Helix aspera mutually inseminating each other

DRAWING BY FÉRUSSAC, 1745-1815

Love hurts for snails

BRONWYN CHESTER | Birds do it, bees do it and snails do it -- but with a pointed difference. They do it with darts. Before mutual insemination -- snails are known in the business as "simultaneous reciprocal" hermaphrodites -- the amorous gastropods shoot centimetre-long darts out of their bodies and into the genital area of the other (which happens to be just behind the head on the right side).

Why, you ask? That's a question that malocologists (snail scholars), including McGill biology professor Ronald Chase, have been asking since at least the 17th century.

Chase and biology doctoral student Joris Koene think they've come up with part of the answer, which they published in a recent issue of The Journal of Experimental Biology. According to Chase and Koene, it may be that the dart serves to transport a chemical contained in its mucus coating which causes contractions in the female reproductive organs, helping the sperm find its way into one of several tubules in the spermatheca sac, a sperm storage chamber. In other words, the dart acts as a sort of hypodermic needle, says Chase.

When it comes to mating, snails could teach the bed-hopping denizens of Melrose Place a thing or two. They copulate frequently with many partners and can store sperm for up to two years.

Only an estimated one-hundredth of one per cent, however, of donated sperm find their ultimate destination. So, "it would be advantageous for a sperm donor to increase the survival and utilization of his sperm relative to that of his competitors," write Koene and Chase. The idea being, of course, that every snail will do its utmost to ensure that his/her genes get expressed in a next generation.

But success in reaching the spermatheca does not a father make.
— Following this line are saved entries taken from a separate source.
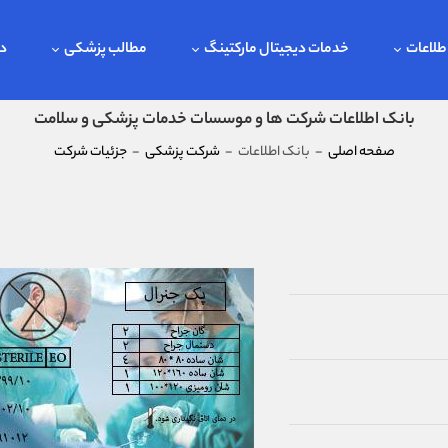
طلاعات
خدمات دیجیتال مارکتینگ
مطالب پزشکی
در
بانک اطلاعات شرکت ها و موسسات خدمات پزشکی و سلامت
صفحه اصلی
-
بانک اطلاعات
-
شرکت پزشکی
-
جزئیات شرکت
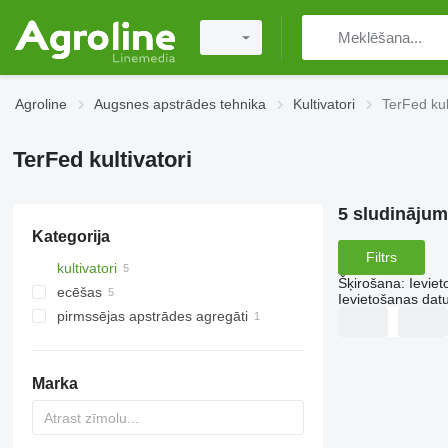
Agroline
Augsnes apstrādes tehnika
Kultivatori
TerFed kul
TerFed kultivatori
5 sludinājum
Kategorija
Filtrs
kultivatori
Šķirošana
:
Ievie
ecēšas
Ievietošanas da
pirmssējas apstrādes agregāti
disku ecēšas
Marka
For, given the promiscuity of the gastropod, the sperm in the spermatheca will be from various donors. What, then, can a snail do to ensure posterity? Do better dart-shooters have a better chance at fatherhood?
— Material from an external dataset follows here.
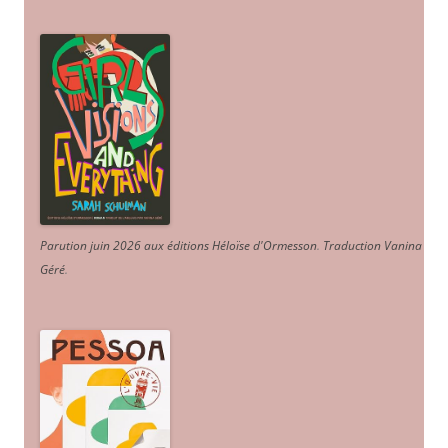
Parution juin 2026 aux éditions Héloïse d'Ormesson
.
Traduction Vanina
Géré
.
Chase and post-doctoral fellow Michael Landolfa are now working with the hypothesis that the more deeply embedded the dart, the greater the chance of a particular snail's sperm being "chosen" to fertilize his/her partner's eggs when the time is right. Snails dig themselves a burrow in the earth and lay their eggs only when there is sufficient humidity.

In order to test their hypothesis, Landolfa will be genotyping the eventual baby snails and comparing them to their possible parent snails, all of whose dart-shooting skills have been observed and noted.
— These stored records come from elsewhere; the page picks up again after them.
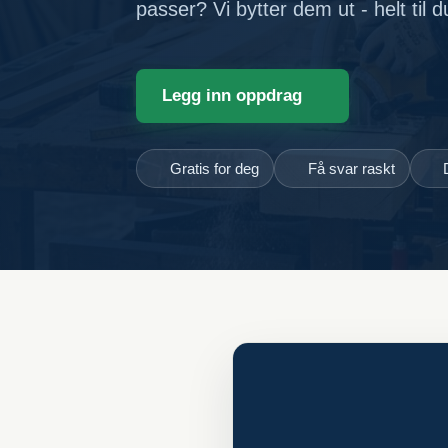
passer? Vi bytter dem ut - helt til 
Legg inn oppdrag
Gratis for deg
Få svar raskt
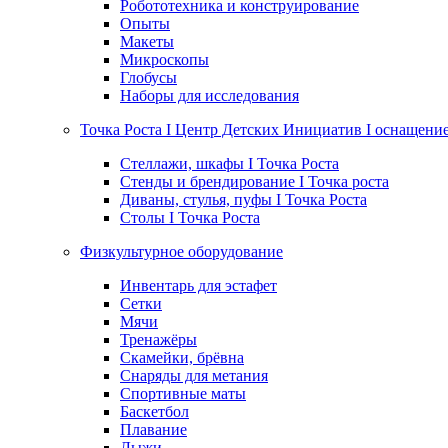
Робототехника и конструирование
Опыты
Макеты
Микроскопы
Глобусы
Наборы для исследования
Точка Роста I Центр Детских Инициатив I оснащени
Стеллажи, шкафы I Точка Роста
Стенды и брендирование I Точка роста
Диваны, стулья, пуфы I Точка Роста
Столы I Точка Роста
Физкультурное оборудование
Инвентарь для эстафет
Сетки
Мячи
Тренажёры
Скамейки, брёвна
Снаряды для метания
Спортивные маты
Баскетбол
Плавание
Лыжи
There's a point -- no pun intended -- given, for instance, if the dart actually makes it into the partner; not all do. (In fact, Chase has a favourite slide of a snail with a centimetre-long white dart emerging from its head!)

Some darts stay in only momentarily, while others may be deeply lodged; the depth of the latter will be measured. For the moment, Chase and Landolfa don't know if there's a prime target spot, but that's another factor they will observe over the coming months.

If you're wondering about the mechanics of researching snails, these two-inch-long Californian imports are most obliging. Usually, Chase need only liberate the snails from their individual plastic "condos" in order for them to begin courtship. Twelve go into the "mating box" and when the activity gets serious, from one to four couples are moved to individual "nuptial suites," where they are observed.

Chase and his snails have been together a long time, but never in their 27-year relationship has Helix aspersa brought him such attention as with the publication of the mucus-dart connection.

ABCNEWS on the web, the British magazine Nature's on-line news service, Nature Australia magazine, Science Bizarre of the Discovery channel on-line magazine and, most recently, Quirks and Quarks, the CBC radio science show, have all paid attention. Chase, who's one of only a handful of people in the world studying the love dart, says he's "surprised by the attention. But I like it.

"There seems to be lots of interest in snail sex around the world," he says with a chuckle.